Chemical characterization of the ORY mixture. A list of the identified components is reported in the following: cycloartenyl ferulate (CAF, 37%), 24–methylenecycloartanyl ferulate (24–MET, 40%), campesteryl ferulate (CAM, 11%), and β–sitosteryl ferulates (SIT, 12%).

Gamma-oryzanol promotes neuronal differentiation in SH-SY5Y. SH-SY5Y is treated with a vehicle (CTRL), 10 µM retinoic acid (RA), or 1, 5, or 10 μg/mL gamma-oryzanol (ORY) for 5 days. (A) Representative confocal microscope images of SH-SY5Y labelled with β III-tubulin (red) and co-labelled with DAPI (blue). Magnification 63X, Scale bar = 10 µm. (B) The percentage of cells with neurites (C) and the number of cells per field were calculated in all the conditions respect to the control group. **** p < 0.0001; *** p < 0.001; ** p < 0.01; and * p < 0.05.

Gamma-oryzanol promotes neurotrophic effects in SH-SY5Y. Gene expression analysis of GAP43 (A), TrkB (B), and BDNF (C) normalized to the internal standard control gene (GAPDH).
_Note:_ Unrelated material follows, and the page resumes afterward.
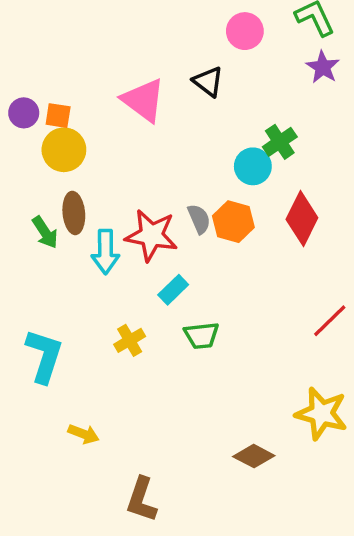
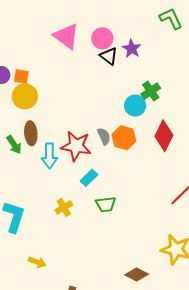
pink circle: (245, 31) -> (102, 38), moved
purple star: (323, 67) -> (132, 49), moved
pink triangle: (143, 100) -> (66, 36), moved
Data are represented as means ± S.E.M. of n = 3 experiments run in triplicate. One-way ANOVA tests with the Bonferroni post-test were used. **** p < 0.0001; *** p < 0.001; ** p < 0.01; and * p < 0.05.

Gamma-oryzanol positively affects neuronal differentiation of ahNPCs. AhNPCs are seeded in differentiating conditions in the presence of a vehicle (DMSO 0.2%) or gamma-oryzanol (ORY) at 1, 5, or 10 μg/mL for 24 h. (A) Percentage of MAP2+ cells over total viable cells. (B) Percentage of GFAP+ cells over total viable cells. (C) Quantification of apoptotic cells calculated over the total number of Hoechst+ nuclei. (D–G) Representative confocal microscope images of MAP2+ (red, (D,E)) and GFAP+ (green, (F,G)) cells derived from ahNPCs differentiated in the presence of a vehicle (veh, (D,F)) or ORY (10 μg/mL, (E,G)). Nuclei are stained with Hoechst (blue). Magnification 63X, Scale bar = 20 µm. Data are represented as means ± SD of n = 3 experiments run in triplicate. Student’s t-test. *** p < 0.001; ** p < 0.01; * p < 0.05 vs. DMSO-treated cells.

Gamma-oryzanol positively regulates nervous system development in zebrafish. (A–F) Representative images of the head region of 2 dpf Tg (-3.1neurog1:GFP) zebrafish embryos injected with std–MO or nrf2–MOs and then with DMSO or ORY: (A) std–MO + DMSO (n = 11); (B) nrf2a–MO + DMSO (n = 10); (C) nrf2b–MO + DMSO (n = 10); (D) std–MO + ORY (n = 18); (E) nrf2a–MO + ORY(n = 11); (F) nrf2b–MO + ORY (n = 10). (G) Quantification of the GFP fluorescence intensity of std–MO or nrf2–MOs embryos injected with DMSO or ORY. (H–M) islet1 whole mount in situ hybridization of std–MO or nrf2–MOs embryos injected with DMSO or ORY: (H) std–MO + DMSO (n = 17); (I) nrf2a–MO + DMSO(n = 15); (J) nrf2b–MO + DMSO (n = 14); (K) std–MO + ORY (n = 15); (L) nrf2a–MO + ORY (n = 18); (M) nrf2b–MO + ORY (n = 11). (N) Subdivision of std–MO or nrf2–MOs embryos injected with DMSO or ORY according to the relative islet1 expression. (O,P) RT-qPCR expression analyses of (O) gstp1 and (P) bdnf. Scale bar indicates 100 μm. Data are presented as means ± standard error of the mean (S.E.M.). One–Way ANOVA with Tukey post–hoc. *** p < 0.001; ** p < 0.01; * p < 0.05; ns: not significant.

Interaction motif predicted by molecular docking for 24–methylenecycloartanyl ferulate (green), one of the components of ORY, with Keap1 (A): the compounds inserted below the hot spots of the Keap1 cavity (24–methylenecycloartanyl ferulate is depicted as a representative example). Calculated binding energy values retrieved for the studied compounds and ferulic acid were introduced as references (B). Detailed view of the binding site of Keap1: 24–methylenecycloartanyl ferulate is depicted in green (C). Interacting residues (<5 Å) have been labeled.